Logical Fallacies: Teaching Reasoning Skills by Examining Their Absence

March 30, 2017 Les Lynn Argument and Literacy, Argument and Science, Argumentative Writing, The Debatifier

Many, perhaps most, critical thinking and argumentation textbooks discourage teaching logical fallacies as a stand-alone unit.  John Bean, for example, in his Engaging Ideas: A Professor’s Guide to Integrating Writing, Critical Thinking, and Active Learning in the Classroom (John Wiley & Sons, 2011), cautions that students will readily forget the names and definitions of logical fallacies when learned in the abstract, and that they are best learned when blended instruction focused on argumentation about specific content.

I’ve always been persuaded by this position and we recommend it in our work with middle and high school teachers.  Acquire a facility with the various types of logical fallacy, and invoke them when most applicable in your regular argument-based instruction.  Still, no pedagogical guideline like this should be viewed as an absolute rule, and recently we’ve come across a website that might help teachers elevate the place of logical fallacies in their effort to improve their students’ reasoning skills.

Yourlogicalfallacyis.com is the site of Australian marketing executive turned education innovator David McRaney.  You can take a look at his TED Talk explaining the premises behind his interest in logical fallacies, critical thinking, and the future of education, here:

Click here to view the TED Talk on logical fallacies, critical thinking, and the future of education, by David McRaney

The website is quite simple and rather narrow in scope.  It contains this wonderfully information-rich and useful poster of 24 distinct logical fallacies.

Click here to download the yourlogicalfallacyis.com poster of 24 logical fallacies.

Backing up a step, opens with a plain and readily digestible definition of a logical fallacy.

A logical fallacy is a flaw in reasoning. Logical fallacies are like tricks or illusions of thought, and they’re often very sneakily used by politicians and the media to fool people. Don’t be fooled! This website has been designed to help you identify and call out dodgy logic wherever it may raise its ugly, incoherent head.

Each of the 24 fallacies has a page, linked to the fallacy icons on the home page, on which the fallacy is named, defined, described, and exampled.

The site as a whole has an informal, accessible, irreverent, but not flippant style, which (along with its lack of complexity or even much layering) adds to the ease of use for teachers and students.  The examples are both illuminating and entertaining.  The definitions and descriptions are clear and written with pedagogical utility in mind.

Teachers using argumentation extensively in their classrooms might find a place for the teaching of logical fallacies in a mini-unit, as a way of building students’ reasoning skills by looking at instances of their absence.  They might then reference back to this unit when coming across both flawed and coherent instances of logical reasoning later at other times during the year.  What activities and assessments might such a mini-unit include?  Here are several possibilities.

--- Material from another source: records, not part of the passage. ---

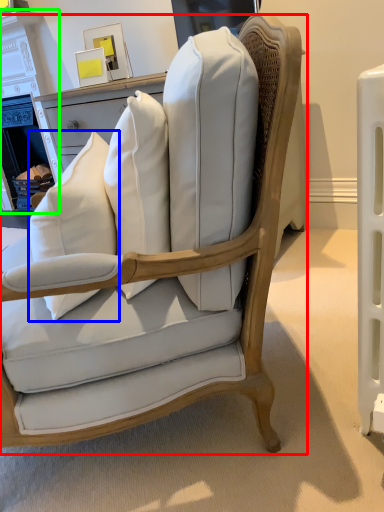 Question: Which object is positioned farthest from chair (highlighted by a red box)? Select from throw pillow (highlighted by a blue box) and fireplace (highlighted by a green box).

Choices:
 (A) throw pillow
 (B) fireplace

Answer: (B) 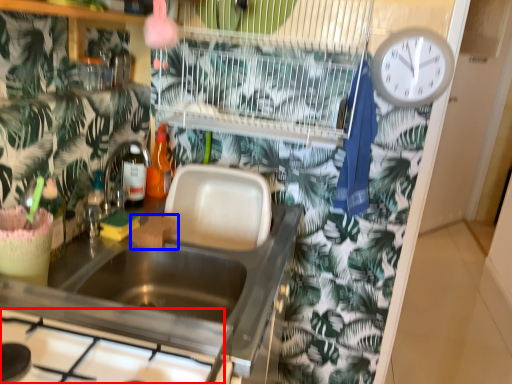 Question: Among these objects, which one is nearest to the camera, gas stove (highlighted by a red box) or food (highlighted by a blue box)?

Choices:
 (A) gas stove
 (B) food

Answer: (A) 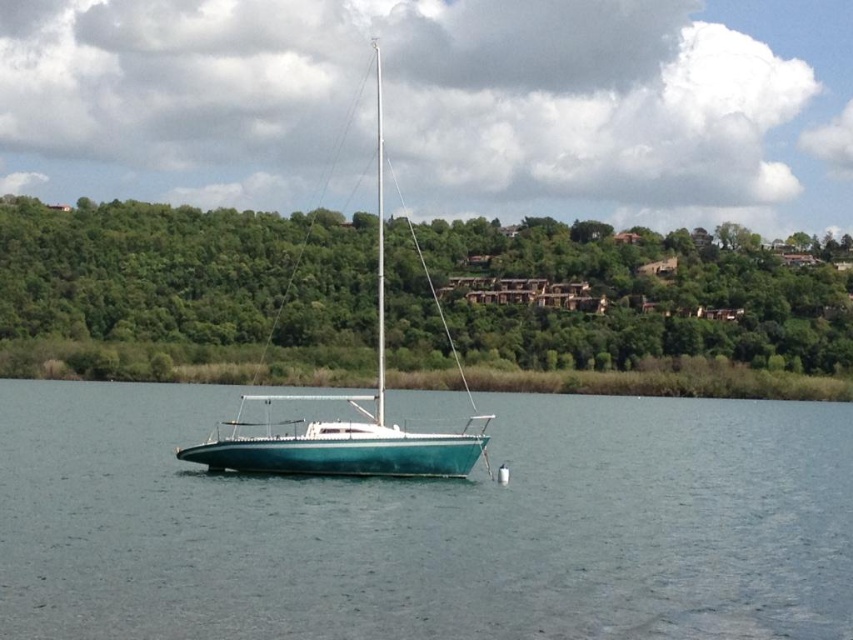 You are a photographer planning to capture the entire teal glossy sailboat at center and the green leafy trees at upper center in a single frame. Based on the scene, which object will occupy more horizontal space in the photo?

Logical Fallacy Poster-Making

Have students work in pairs and assign them one of the 24 logical fallacies on yourlogicalfallacyis.com.  Have them create a poster of the fallacy that can be put up in the classroom.  The poster should have the title and definition of the fallacy.  It can be designed creatively, but it must have a section for real-world examples (in print, online, or transcribed from other media).

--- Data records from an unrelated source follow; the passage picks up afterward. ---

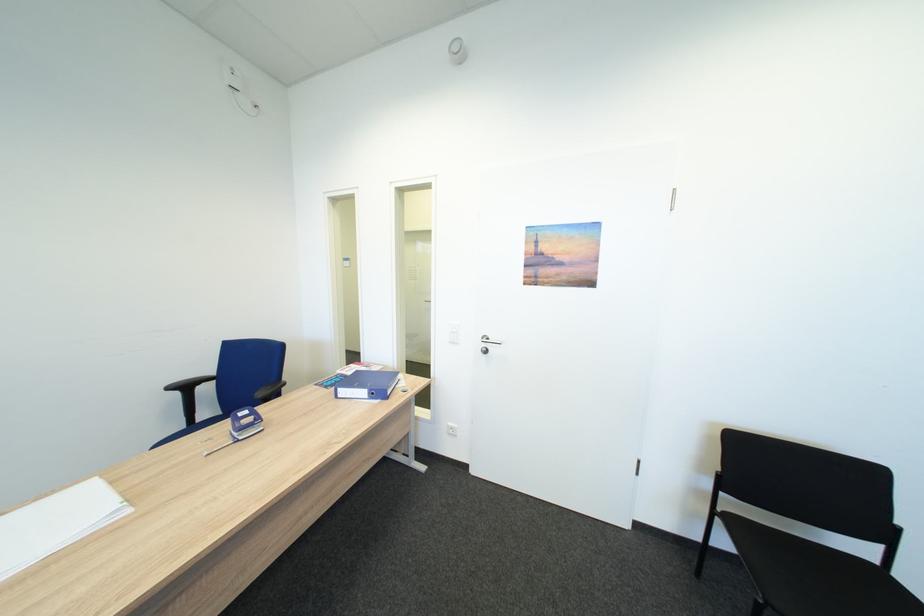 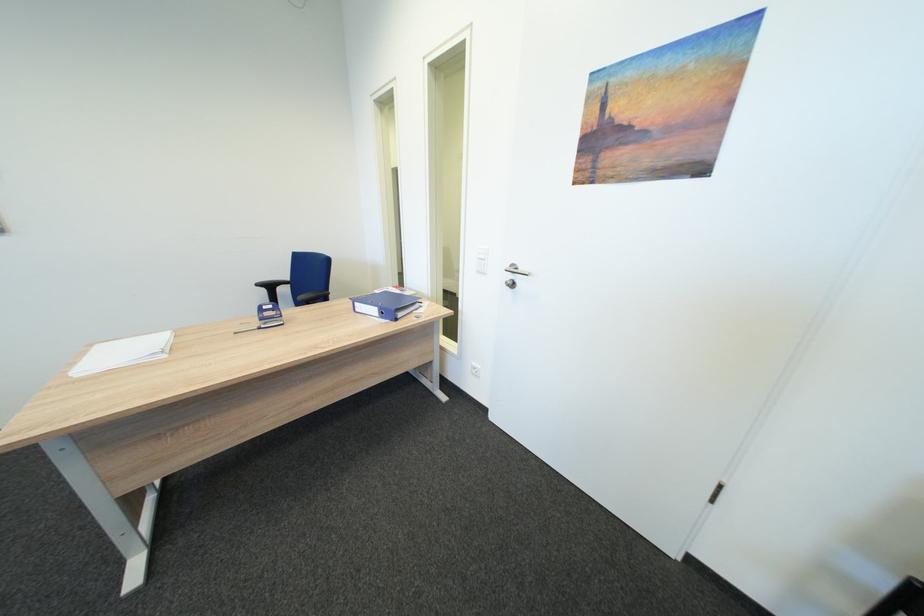 Question: The images are taken continuously from a first-person perspective. In which direction is your viewpoint rotating?

Choices:
 (A) Left
 (B) Right
 (C) Up
 (D) Down

Answer: (A) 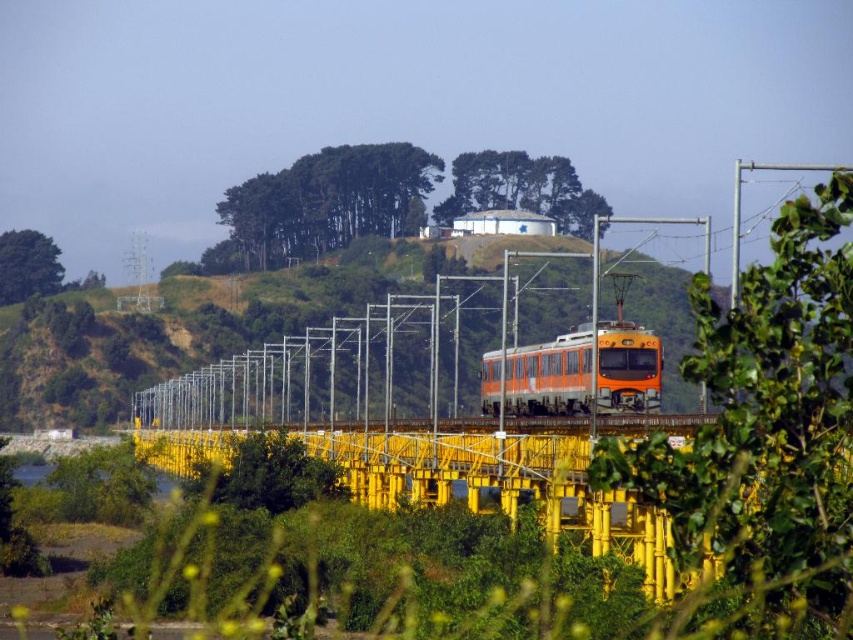 Question: Does green leafy tree at center appear on the right side of green textured water tower at center?

Choices:
 (A) no
 (B) yes

Answer: (A)

Question: Is green leafy trees at upper center closer to camera compared to green leafy tree at upper left?

Choices:
 (A) no
 (B) yes

Answer: (B)

Question: Which point is closer to the camera taking this photo?

Choices:
 (A) (525, 406)
 (B) (13, 285)

Answer: (A)

Question: Which point appears farthest from the camera in this image?

Choices:
 (A) (35, 230)
 (B) (598, 280)

Answer: (A)

Question: Which is nearer to the green leafy tree at upper left?

Choices:
 (A) green grassy hillside at center
 (B) orange matte train at center
 (C) green textured water tower at center
 (D) green leafy trees at upper center

Answer: (D)

Question: Where is green textured water tower at center located in relation to green leafy tree at upper left in the image?

Choices:
 (A) right
 (B) left

Answer: (A)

Logical Fallacy Burdened Fake Writing

Have students write a short essay on an issue that you either have already studied or will study, or that is chosen specially for this assignment.  Students should write an argument essay in which they can entirely make up their evidence – no research or reading required – and that has to include at least four separate logical fallacies in its reasoning.  The fallacies should be identified in an addendum to the essay.

Find the Fallacy Activity

Screen a debate from the 2016 presidential election, or a set of advertisements from YouTube, or another similar video, and have students complete a graphic organizer in which they find as many different types of logical fallacies as possible. Be sure that you pre-find fallacies in the video material so that you know what students can and should find (though they may surprise you with their own findings!).

Logical Fallacy Testing

Provide students with 24 logical fallacies on an in-class assessment that they have to properly label and explain.

These are a few of the many ways that we can teach logical fallacies on their own, as a way to improve our students’ reasoning skills by giving them categories into which the absence of coherent and logical reasoning can be placed and understood.  Whether you teach these apart from argument-based content instruction, or integrated with that teaching, or you blend both methods, logical fallacies are another tool in the argument-centered instructional toolkit.